Pak politics: Ex-PTI loyalists flock to new boss, soon to launch new party
Jahangir Khan Tareen (JKT) is leading the group of leaders who left Khan's Pakistan Tehreek-e-Insaf (PTI) party in the wake of attacks on military installations last month.
LAHORE: Scores of disgruntled leaders who quit Pakistan's former prime minister Imran Khan's party have joined hands and are set to launch a new military-backed party to fight the general elections likely to be held in October.
Sugar baron and Khan's old friend Jahangir Khan Tareen (JKT) is leading the group of leaders who left Khan's Pakistan Tehreek-e-Insaf (PTI) party in the wake of attacks on military installations last month.
More than 00 PTI stalwarts and legislators on Wednesday joined their new boss Tareen who is likely to launch the Istehkaam-i-Pakistan Party (IPP) comprising over 120 former leaders and lawmakers of the PTI.
This new party is being tagged as the king's party by Khan and political pundits for having the full backing of the military establishment.
In the next elections, it is said the king's party will emerge strong and have a share of power.
"It is not out of place to say that the IPP (king's party) will be the 'new PTI minus Imran Khan' in the next general elections likely to be held in October 2023," former PTI leader Firdous Ashiq Awan told the Press Trust of India on Thursday.
She said Khan is responsible for what he and his party are facing today.
"His anti-military narrative caused May 9 incidents. Instead of targeting his political rivals he aimed at the establishment and now he is paying the price," she said.
Most of the main leaders and former lawmakers of PTI have joined the JKT group and no one will stay with Khan, she said.
"We under the new platform will do politics against mainstream parties - PMLN and PPP - as PTI has now become a thing of the past," Awan said.
More than 130 leaders and former lawmakers have quit PTI for what Khan said "under military pressure" to keep him out of politics.
Interestingly, some of them had announced a temporary break from politics while quitting the PTI in the wake of the May 9 unrest.
However, their break lasted only a couple of weeks before they formally entered the new political camp.
Every day since the attacks on over 20 military installations and state buildings including the army headquarters in Rawalpindi, the PTI leaders have been leaving Khan.

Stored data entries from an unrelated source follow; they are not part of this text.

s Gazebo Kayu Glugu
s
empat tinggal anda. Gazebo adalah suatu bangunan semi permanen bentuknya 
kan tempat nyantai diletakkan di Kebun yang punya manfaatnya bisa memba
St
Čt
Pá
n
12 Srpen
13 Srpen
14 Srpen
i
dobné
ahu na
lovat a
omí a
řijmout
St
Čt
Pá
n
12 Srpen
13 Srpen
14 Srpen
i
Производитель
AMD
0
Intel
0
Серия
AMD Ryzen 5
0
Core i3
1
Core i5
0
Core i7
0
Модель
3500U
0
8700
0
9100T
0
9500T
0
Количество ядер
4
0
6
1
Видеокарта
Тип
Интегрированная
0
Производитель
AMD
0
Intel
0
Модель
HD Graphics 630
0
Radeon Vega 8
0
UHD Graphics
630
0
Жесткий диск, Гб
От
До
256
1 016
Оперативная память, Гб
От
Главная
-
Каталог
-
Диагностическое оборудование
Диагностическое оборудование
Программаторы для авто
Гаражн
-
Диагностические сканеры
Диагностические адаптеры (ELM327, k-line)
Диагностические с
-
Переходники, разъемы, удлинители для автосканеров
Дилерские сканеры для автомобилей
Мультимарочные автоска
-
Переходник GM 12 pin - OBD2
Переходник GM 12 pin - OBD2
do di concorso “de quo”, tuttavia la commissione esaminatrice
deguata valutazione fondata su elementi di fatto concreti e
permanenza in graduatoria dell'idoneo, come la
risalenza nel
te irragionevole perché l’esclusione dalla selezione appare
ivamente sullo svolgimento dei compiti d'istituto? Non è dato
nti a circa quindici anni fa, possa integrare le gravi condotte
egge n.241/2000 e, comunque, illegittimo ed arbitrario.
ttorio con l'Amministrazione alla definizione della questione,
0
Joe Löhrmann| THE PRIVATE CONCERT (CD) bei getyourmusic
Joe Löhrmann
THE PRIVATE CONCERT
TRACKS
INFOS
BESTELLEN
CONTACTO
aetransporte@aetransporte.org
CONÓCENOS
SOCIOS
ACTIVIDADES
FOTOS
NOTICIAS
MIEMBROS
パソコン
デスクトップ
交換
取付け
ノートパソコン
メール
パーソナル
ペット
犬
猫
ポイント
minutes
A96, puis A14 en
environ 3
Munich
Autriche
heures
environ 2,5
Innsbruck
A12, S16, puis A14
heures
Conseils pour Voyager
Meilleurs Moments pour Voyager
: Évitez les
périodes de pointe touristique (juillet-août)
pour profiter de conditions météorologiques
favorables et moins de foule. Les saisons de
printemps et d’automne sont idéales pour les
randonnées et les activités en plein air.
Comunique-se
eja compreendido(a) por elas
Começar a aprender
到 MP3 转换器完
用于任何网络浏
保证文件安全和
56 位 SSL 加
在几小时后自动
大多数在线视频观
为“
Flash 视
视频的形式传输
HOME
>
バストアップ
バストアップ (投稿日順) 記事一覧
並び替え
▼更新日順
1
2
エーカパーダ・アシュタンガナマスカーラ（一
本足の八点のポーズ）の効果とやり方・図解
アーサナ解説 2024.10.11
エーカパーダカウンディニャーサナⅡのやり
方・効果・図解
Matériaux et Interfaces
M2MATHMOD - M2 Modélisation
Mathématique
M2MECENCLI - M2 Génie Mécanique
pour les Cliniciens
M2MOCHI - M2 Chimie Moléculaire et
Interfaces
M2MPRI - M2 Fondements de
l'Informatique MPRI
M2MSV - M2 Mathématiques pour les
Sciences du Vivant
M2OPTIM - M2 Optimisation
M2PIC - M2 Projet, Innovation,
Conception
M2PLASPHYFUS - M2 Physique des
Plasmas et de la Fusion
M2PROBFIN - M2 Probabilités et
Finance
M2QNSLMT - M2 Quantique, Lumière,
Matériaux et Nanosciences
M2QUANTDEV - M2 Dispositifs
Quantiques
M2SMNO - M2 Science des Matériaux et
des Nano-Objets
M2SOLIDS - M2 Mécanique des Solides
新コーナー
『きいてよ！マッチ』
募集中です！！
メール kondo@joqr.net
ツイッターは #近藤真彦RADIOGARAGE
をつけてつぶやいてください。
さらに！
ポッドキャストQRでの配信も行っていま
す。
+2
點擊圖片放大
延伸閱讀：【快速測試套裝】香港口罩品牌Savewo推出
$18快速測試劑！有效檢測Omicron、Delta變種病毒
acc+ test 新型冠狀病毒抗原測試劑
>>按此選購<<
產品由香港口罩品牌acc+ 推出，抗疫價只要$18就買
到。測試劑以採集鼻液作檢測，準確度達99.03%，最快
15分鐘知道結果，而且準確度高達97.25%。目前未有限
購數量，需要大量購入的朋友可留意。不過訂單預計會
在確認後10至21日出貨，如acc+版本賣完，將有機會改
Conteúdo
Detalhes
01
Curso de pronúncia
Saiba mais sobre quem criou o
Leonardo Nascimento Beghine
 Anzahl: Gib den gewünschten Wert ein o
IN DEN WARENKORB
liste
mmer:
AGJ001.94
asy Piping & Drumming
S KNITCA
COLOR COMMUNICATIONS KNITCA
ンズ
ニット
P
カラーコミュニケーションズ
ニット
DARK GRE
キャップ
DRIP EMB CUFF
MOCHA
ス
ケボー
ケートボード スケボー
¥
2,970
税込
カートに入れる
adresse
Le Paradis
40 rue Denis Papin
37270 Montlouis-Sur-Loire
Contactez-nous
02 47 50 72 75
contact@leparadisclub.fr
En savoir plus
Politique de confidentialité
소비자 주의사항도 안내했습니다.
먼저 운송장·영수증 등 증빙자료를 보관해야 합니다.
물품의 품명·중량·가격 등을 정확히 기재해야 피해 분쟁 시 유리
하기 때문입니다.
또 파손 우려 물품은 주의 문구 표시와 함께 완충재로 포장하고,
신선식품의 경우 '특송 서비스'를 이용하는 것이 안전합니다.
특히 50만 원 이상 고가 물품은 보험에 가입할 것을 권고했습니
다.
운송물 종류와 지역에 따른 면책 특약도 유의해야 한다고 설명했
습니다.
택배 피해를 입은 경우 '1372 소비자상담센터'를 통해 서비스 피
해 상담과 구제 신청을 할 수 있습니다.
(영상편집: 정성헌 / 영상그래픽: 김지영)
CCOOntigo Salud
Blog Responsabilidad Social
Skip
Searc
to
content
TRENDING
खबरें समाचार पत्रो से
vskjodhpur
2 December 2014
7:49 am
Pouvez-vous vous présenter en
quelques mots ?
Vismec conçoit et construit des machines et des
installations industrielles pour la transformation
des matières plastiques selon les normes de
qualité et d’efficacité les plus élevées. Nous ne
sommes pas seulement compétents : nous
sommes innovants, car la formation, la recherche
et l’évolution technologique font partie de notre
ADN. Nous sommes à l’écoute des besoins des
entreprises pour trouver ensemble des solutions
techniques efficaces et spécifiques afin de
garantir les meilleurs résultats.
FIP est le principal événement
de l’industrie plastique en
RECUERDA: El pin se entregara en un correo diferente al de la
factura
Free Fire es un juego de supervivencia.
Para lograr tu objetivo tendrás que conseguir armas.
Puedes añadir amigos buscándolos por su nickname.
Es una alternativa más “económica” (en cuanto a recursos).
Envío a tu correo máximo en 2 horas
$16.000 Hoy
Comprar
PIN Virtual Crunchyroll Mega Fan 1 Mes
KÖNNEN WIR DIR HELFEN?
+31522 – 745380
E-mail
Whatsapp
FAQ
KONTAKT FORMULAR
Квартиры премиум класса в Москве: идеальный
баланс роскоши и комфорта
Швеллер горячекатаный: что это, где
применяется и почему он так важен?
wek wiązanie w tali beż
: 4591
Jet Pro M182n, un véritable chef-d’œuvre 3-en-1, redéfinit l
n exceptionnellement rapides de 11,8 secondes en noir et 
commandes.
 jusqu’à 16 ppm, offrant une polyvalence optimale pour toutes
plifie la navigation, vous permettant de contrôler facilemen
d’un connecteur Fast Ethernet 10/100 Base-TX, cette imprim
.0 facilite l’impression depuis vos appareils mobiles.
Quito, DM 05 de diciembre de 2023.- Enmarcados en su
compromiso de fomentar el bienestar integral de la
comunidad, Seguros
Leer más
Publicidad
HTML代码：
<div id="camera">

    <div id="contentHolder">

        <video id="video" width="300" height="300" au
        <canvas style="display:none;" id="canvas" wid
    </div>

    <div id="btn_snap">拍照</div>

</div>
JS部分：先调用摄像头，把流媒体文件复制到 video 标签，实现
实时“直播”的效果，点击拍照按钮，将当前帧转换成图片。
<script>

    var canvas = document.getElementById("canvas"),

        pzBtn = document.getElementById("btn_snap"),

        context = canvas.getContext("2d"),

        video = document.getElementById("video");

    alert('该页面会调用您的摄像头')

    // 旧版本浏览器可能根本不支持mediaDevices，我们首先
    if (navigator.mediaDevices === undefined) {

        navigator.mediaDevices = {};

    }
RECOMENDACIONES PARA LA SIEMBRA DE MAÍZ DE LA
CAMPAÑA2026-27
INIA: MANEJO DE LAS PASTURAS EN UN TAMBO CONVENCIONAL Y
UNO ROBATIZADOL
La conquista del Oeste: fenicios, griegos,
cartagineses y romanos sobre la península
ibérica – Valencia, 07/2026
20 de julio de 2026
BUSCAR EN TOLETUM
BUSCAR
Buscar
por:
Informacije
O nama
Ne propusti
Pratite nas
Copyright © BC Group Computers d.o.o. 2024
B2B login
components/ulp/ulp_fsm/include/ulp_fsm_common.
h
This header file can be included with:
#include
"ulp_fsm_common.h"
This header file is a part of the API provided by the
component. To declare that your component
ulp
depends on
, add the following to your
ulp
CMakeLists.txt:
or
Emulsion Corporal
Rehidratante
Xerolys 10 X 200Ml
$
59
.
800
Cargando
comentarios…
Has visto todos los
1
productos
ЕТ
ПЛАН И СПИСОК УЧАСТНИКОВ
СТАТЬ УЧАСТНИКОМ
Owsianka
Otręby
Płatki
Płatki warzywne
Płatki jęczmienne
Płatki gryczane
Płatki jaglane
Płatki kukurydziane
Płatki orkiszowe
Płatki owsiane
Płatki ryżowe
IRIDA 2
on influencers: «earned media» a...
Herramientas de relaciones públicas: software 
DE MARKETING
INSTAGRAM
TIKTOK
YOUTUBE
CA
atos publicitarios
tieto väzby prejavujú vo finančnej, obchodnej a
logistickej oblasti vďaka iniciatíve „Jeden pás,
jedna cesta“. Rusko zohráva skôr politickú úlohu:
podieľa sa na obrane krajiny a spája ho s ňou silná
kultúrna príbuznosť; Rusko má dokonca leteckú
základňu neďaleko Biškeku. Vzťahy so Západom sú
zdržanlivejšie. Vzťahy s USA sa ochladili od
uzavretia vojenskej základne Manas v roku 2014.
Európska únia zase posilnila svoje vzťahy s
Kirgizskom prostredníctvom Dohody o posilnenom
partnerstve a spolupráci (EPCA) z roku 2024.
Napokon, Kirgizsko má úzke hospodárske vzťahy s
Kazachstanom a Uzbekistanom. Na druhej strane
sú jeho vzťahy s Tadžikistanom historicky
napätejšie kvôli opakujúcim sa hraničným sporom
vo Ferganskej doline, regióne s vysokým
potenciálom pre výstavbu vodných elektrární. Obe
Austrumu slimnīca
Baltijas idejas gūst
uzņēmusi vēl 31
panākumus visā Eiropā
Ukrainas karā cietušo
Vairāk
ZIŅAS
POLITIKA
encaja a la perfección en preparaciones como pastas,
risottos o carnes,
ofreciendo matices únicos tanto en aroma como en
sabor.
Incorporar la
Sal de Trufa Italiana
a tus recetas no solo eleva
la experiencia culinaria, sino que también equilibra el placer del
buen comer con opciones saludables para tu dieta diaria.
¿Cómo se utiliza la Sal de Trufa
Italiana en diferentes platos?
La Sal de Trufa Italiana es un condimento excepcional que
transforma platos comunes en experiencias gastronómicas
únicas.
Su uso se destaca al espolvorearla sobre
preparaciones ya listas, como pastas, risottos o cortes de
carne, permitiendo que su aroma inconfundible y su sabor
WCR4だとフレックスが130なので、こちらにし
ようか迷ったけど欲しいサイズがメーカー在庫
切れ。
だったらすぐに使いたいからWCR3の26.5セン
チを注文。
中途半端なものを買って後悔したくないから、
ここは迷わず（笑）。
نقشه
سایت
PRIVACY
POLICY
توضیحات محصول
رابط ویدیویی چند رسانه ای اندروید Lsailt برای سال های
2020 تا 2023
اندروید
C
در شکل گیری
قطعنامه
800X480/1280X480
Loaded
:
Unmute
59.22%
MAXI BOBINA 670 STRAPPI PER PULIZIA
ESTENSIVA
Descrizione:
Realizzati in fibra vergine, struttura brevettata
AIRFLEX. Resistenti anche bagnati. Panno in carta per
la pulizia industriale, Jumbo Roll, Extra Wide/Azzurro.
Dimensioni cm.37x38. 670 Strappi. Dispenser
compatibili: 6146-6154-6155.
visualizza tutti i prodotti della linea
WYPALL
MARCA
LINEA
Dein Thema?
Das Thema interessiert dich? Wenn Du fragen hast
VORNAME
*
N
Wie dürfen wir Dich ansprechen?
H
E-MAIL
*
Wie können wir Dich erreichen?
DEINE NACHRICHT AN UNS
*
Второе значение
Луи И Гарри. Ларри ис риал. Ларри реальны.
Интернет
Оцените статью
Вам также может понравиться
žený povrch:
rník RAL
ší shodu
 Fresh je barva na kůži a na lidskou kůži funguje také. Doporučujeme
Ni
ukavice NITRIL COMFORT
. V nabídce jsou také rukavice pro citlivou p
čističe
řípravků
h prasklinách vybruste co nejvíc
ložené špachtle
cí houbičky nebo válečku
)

It is believed that only a handful of PTI leaders may be left supporting Khan in the ongoing efforts to fracture the PTI.
"Almost all PTI deserters have converged on one platform, JKT group.
Now this group is launching a new party, Istehkaam-i-Pakistan Party (IPP) and all those leaving Mr Khan will be part of this party," said PM's special assistant Awn Chaudhry, who is a main leader of the JKT group.
He said Tareen will soon make a formal announcement of the party. He said the Democrats group, comprising some 35 former lawmakers of PTI, has also joined the JKT group.
"Now we will do politics on the new platform," Chaudhry said.
Prominent among those who joined the JKT are PTI's former senior vice president Fawad Chaudhry, its founding member Amir Kiyani, former Sindh governor Imran Ismael, former federal ministers Ali Zaidi and Firdous Ashiq Awan and outspoken Fayyazul Hasan Chohan.
Property and media tycoon Aleem Khan is lobbying for the president's slot in the IPP while Tareen himself may be called chief' of the new party till he gets relief from the court regarding his lifetime disqualification from holding a public office.
The arrest of Khan by paramilitary personnel from the Islamabad High Court premises on May 9 triggered unrest in Pakistan, leading to several deaths and dozens of military and state installations being destroyed by the angry PTI protesters.
The ousted premier is under pressure to keep his party intact as dozens of top leaders have abandoned it after the crackdown launched to arrest those involved in attacks on military installations on May 9.
Khan, a cricketer-turned-politician, was ousted from power in April last year after losing a no-confidence vote in his leadership, which he alleged was part of a US-led conspiracy targeting him because of his independent foreign policy decisions on Russia, China and Afghanistan.